**What to produce:**
If a line of the data below holds the string "Сведения", copy it.

Source records section start

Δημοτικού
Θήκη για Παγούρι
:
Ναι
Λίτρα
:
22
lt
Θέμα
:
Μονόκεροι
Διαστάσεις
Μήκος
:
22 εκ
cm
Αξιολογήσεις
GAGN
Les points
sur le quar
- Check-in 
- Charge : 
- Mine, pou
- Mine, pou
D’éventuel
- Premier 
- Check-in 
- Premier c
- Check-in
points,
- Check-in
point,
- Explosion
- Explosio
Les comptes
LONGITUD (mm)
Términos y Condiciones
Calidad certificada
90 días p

Source records section end
Source records section start

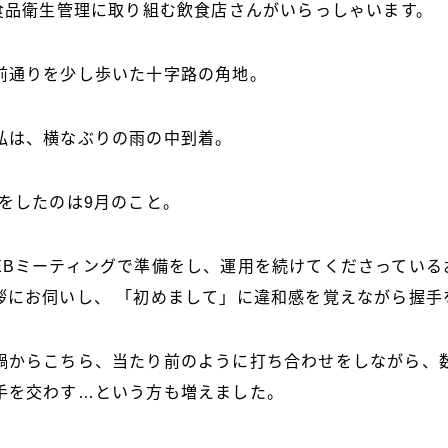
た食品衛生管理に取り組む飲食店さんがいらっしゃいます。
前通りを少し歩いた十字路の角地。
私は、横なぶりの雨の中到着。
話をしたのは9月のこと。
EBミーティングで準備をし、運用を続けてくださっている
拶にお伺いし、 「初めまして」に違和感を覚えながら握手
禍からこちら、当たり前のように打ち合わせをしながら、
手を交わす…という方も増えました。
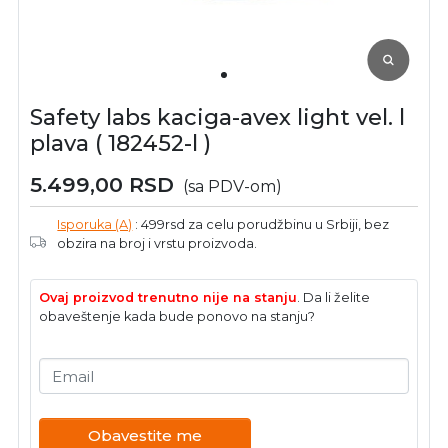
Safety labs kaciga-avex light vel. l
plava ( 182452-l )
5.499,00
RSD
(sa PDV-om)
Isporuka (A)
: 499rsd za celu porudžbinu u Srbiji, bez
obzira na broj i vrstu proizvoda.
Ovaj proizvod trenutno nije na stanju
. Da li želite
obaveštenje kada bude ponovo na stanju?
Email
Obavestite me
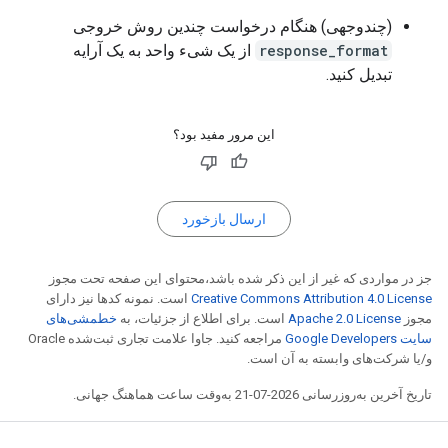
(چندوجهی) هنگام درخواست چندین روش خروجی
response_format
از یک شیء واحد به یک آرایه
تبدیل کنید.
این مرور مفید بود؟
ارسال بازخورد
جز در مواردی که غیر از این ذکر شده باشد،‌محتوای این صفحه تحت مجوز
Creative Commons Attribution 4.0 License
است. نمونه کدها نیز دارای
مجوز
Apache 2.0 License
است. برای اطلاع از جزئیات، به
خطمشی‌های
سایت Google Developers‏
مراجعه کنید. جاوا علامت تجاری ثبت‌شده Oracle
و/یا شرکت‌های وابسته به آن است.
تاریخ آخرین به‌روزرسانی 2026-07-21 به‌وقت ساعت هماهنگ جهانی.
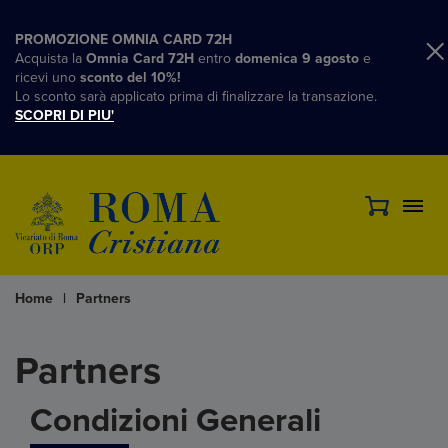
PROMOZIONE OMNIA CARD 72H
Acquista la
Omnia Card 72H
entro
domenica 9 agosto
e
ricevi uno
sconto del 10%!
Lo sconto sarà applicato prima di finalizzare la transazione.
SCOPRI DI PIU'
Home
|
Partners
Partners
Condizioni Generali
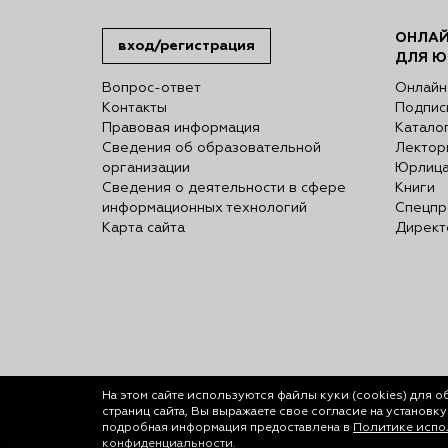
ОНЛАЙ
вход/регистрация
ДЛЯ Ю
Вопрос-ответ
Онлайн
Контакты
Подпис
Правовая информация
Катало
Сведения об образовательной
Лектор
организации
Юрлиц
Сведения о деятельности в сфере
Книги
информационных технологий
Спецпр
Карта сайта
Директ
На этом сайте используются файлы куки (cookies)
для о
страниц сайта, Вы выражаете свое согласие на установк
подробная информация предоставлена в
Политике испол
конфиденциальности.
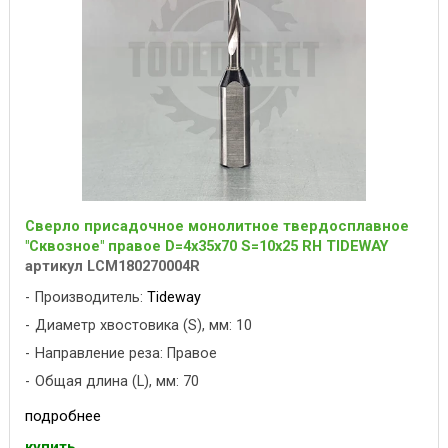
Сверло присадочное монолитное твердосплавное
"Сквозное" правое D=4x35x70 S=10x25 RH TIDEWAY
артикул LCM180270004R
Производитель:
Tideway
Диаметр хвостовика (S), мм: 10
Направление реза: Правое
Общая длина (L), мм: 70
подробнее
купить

Source records section end

**Solution for this task:**
Сведения об образовательной
Сведения о деятельности в сфере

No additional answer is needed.